Kapitel 8: Ein ungleiches Paar
„Ha, ha! Sehr lustig, wirklich sehr lustig!“
grummelte der Zwerg. Auch er
hatte sich für die Reise schwer beladen. Über seiner
Rüstung aus gehärtetem
Leder trug er ein feingliedriges Kettenhemd und an seinem
Gürtel hingen 2
kleine Wurfäxte und eine schwere, zweihändige Axt. Auf
seinem Rücken hatte
er ebenfalls einen Rucksack, an dem er neben dem
Kochgeschirr seinen Helm
befestigt hatte. ‚Hoffentlich verwechselt er die
beiden Sachen nicht… Es sähe ganz schön unzwergisch aus, wenn er mit dem Topf
auf dem Schädel in den Kampf ziehen würde. Oder es wäre ziemlich unappetitlich
wenn er die Suppe im Helm zubereitet.‘ dachte Camy, behielt aber diesen Kommentar lieber
für sich. ‚Aber zumindest hat er an das Kochgeschirr gedacht.‘ schimpfte sie sich in Gedanken, denn sie
hatte sich ohne auf die lange Reise gemacht.
„Hier, das soll ich dir von meinem Bruder geben.“ brummte
er und gab ihr einen
Zettel. „Was ist das?“ wollte sie wissen. „Was weiss ich
denn. Der Brief ist an
dich und es geht mich nichts an, was er dir zu sagen hat.
Und da es mich nicht
im Geringsten interessiert, hab ich ihn auch nicht
gelesen.“ knurrte er mürrisch
und zog die Riemen des Rucksackes fester.
„Komm jetzt du Trödelliese, lesen kannst du das später.
Wenn wir rasten. Ich
will nicht länger als nötig für dich das Kindermädchen
spielen.“
Mit diesen Worten stapfte er übelgelaunt los und Camy
hatte Mühe ihm zu
folgen. Nach einer Viertelstunde Fußmarsch kamen sie zum
Stollen, der zum
Großen Tor führte. Camy blieb stehen und blickte zurück.
„Was denkst du,
wann werden wir wieder kommen?“ fragte sie. „Je eher
desto besser. Aber wenn
du weiter herum trödelst wird es viel länger dauern. Auf
dieser Fahrt kommt es
vor allem auf dich an. Es liegt allein an dir, wann wir
heimkehren. Ich hab den
Auftrag erhalten, dich so lange zu begleiten wie nötig
und auf dich aufzupassen.
Aus welchem Grund auch immer, aber mein Bruder hätte dich
gern unversehrt
wieder. Also Mädchen, weiter.
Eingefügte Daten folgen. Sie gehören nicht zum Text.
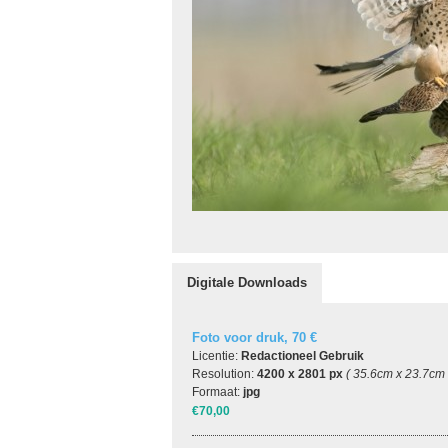
Digitale Downloads
Foto voor druk, 70 €
Licentie:
Redactioneel Gebruik
Resolution:
4200 x 2801 px
( 35.6cm x 23.7cm
Formaat:
jpg
€70,00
Ich will noch eine gute
Strecke hinter uns
bringen, ehe die Nacht anbricht.“ Die Schmiedin nickte
und ging stumm weiter.
Sie wollte ihren Weggefährten nicht schon in der ersten
Stunde ihrer Reise
verärgern. Immerhin hatten sie ja noch einen langen Weg
vor sich und sie war
nun mal auf ihn angewiesen, wenn sie nicht gleich von ein
paar Orks gefressen
werden wollte.
Nach einer Weile erreichten sie das Große Tor mit den
beiden 20 Meter hohen
steinernen Wächtern. Sie hielten ihre Äxte kampfbereit in
den Händen und
warnten jeden der vorbei kam mit grimmigem Blick. Es
schien als würden ihre
Augen funkeln und sagen: Wehe dir, wenn du böses im
Schilde führst. Leg dich nicht mit uns an, wir sind ZWERGE!
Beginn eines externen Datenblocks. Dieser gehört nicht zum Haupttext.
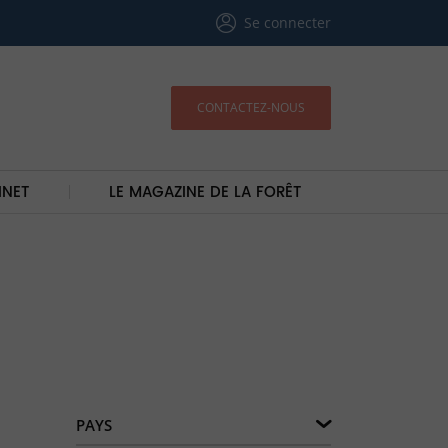
Se connecter
CONTACTEZ-NOUS
INET
LE MAGAZINE DE LA FORÊT
PAYS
15 Meter hinter dem Tor fiel der Berg senkrecht ab und
kein Weg führte von
außerhalb des Gebirges in Camys Heimat. Die
Zwergeningenieure hatten schon
vor langer Zeit eine Vorrichtung ersonnen, mit der man
sich auf Plattformen ,
die von schweren Eisengeländern umrandet waren, von oben
nach unten fahren
lassen konnte und die Zwerge nannten es Aufzug.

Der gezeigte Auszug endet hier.